Spinoza, l'éclaireur : le point de vue breton

Spinoza : «l'athée», «le panthéiste», «l'étranger».
Autant de préjugés qui, comme pour Descartes, nous
empêchent de connaître vraiment le personnage.
Depuis le 17e siècle, Spinoza «sent le soufre» : les
philosophes ne le fréquentent qu'avec précaution tout
en reconnaissant qu'il est pourtant «le plus grand
d'entre eux». Celui que l'on nomme aussi «l'exilé»
a révolutionné la philosophie au point de transformer
celle-ci et de nous emmener au-delà de toute philosophie.
La famille de Spinoza, de confession juive, est chassée
d'Espagne, puis du Portugal, avant de s'installer,
comme Descartes, en Hollande.
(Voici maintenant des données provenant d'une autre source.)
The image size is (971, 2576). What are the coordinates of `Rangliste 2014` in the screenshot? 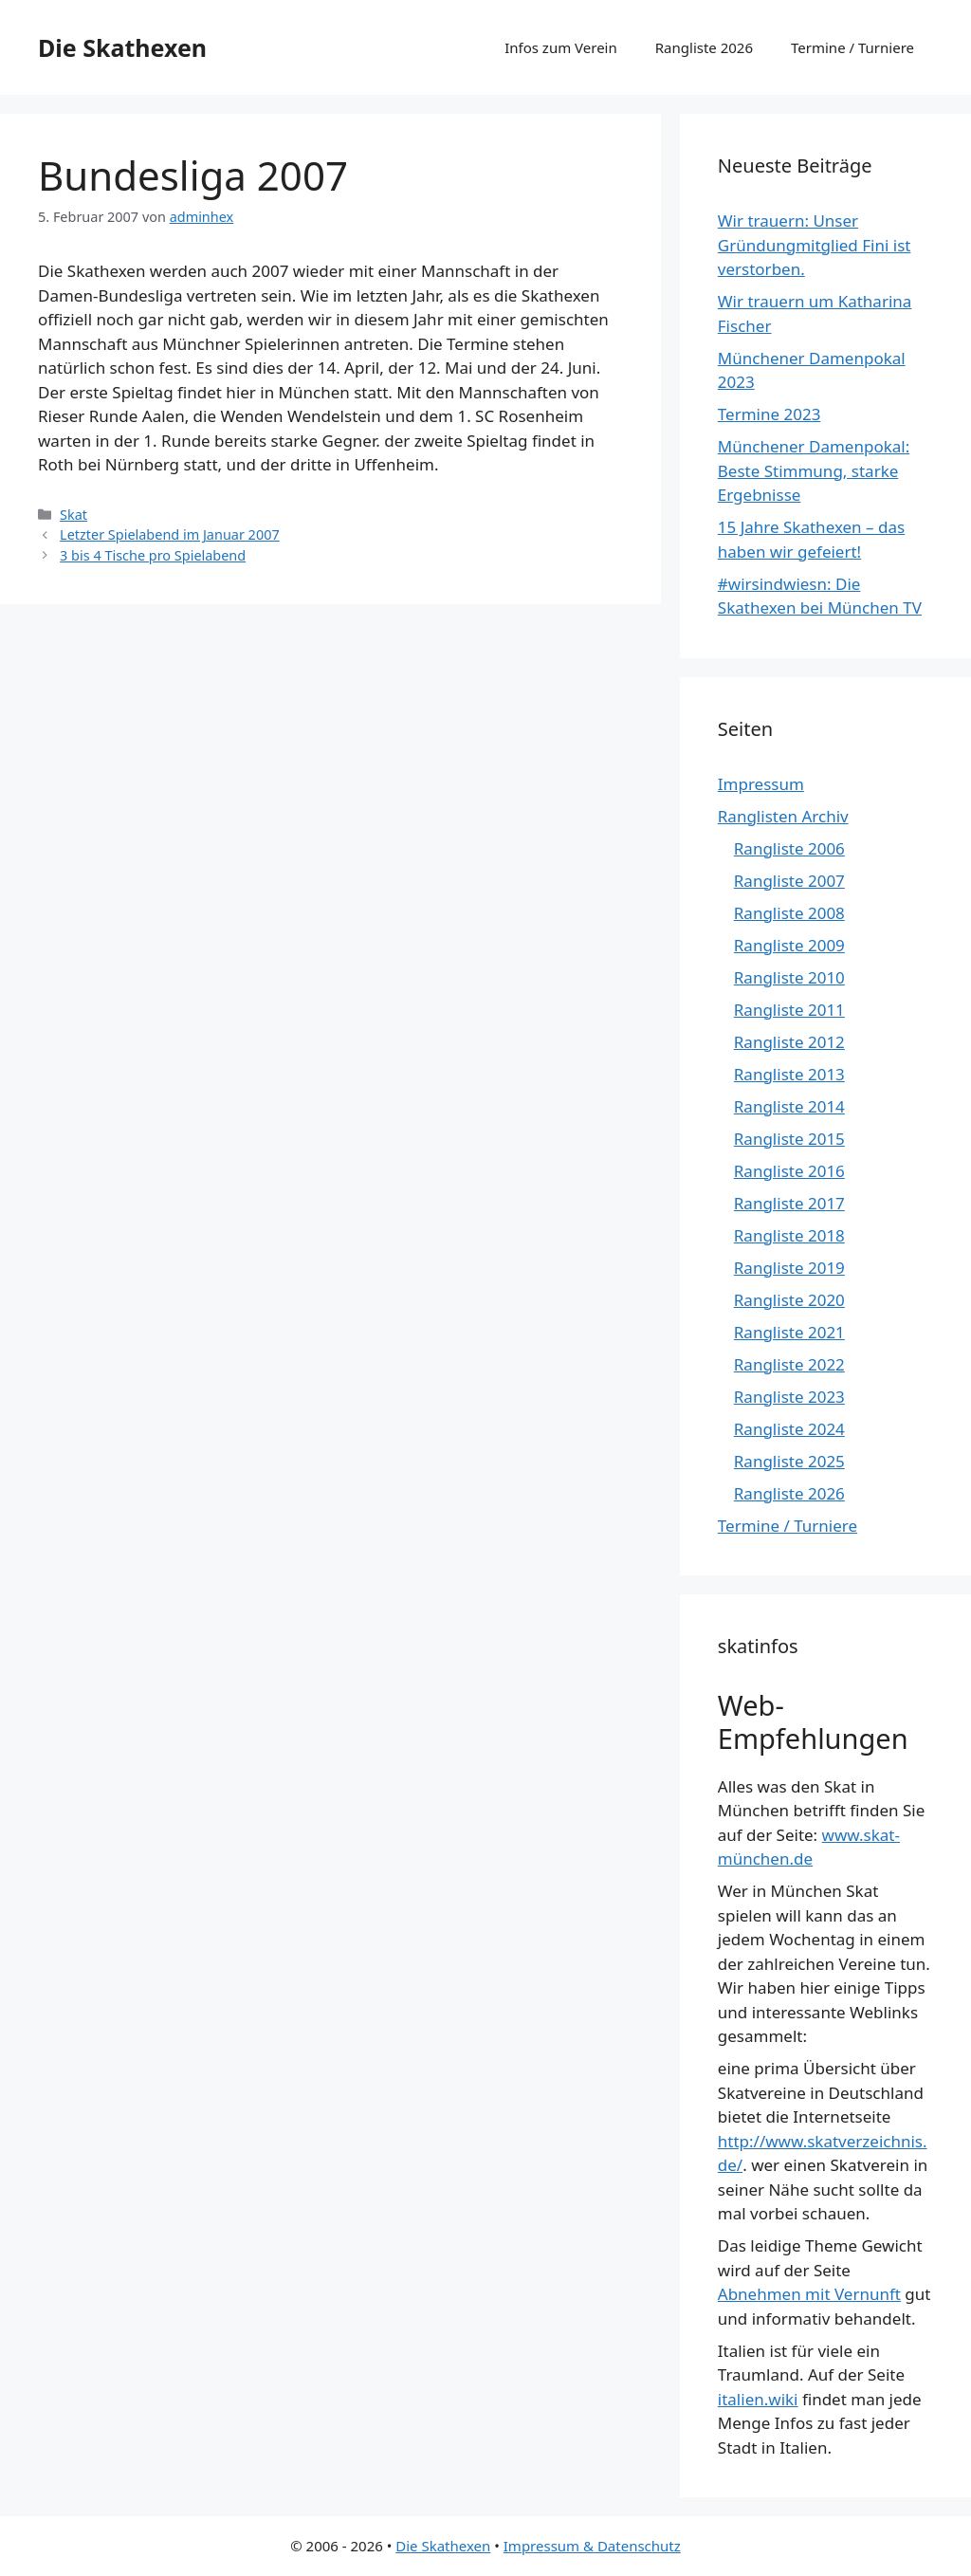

Cependant, ce que
les historiens disent moins (et les philosophes encore
moins), c'est qu'entre Porto et Amsterdam, la famille
de Spinoza s'est établie à Nantes. Une ville encore
connue à l'époque (une cinquantaine d'années après
1532) comme étant «la cité des Ducs de Bretagne».
Est-il étonnant que Spinoza soit devenu philosophe
grâce à Descartes ? Et qu'il y ait été attentif au point
de l'avoir compris comme personne d'autre ? Spinoza
n'est pas «cartésien». Il est avant Locke,
Berkeley et Hume, le premier lecteur de Descartes.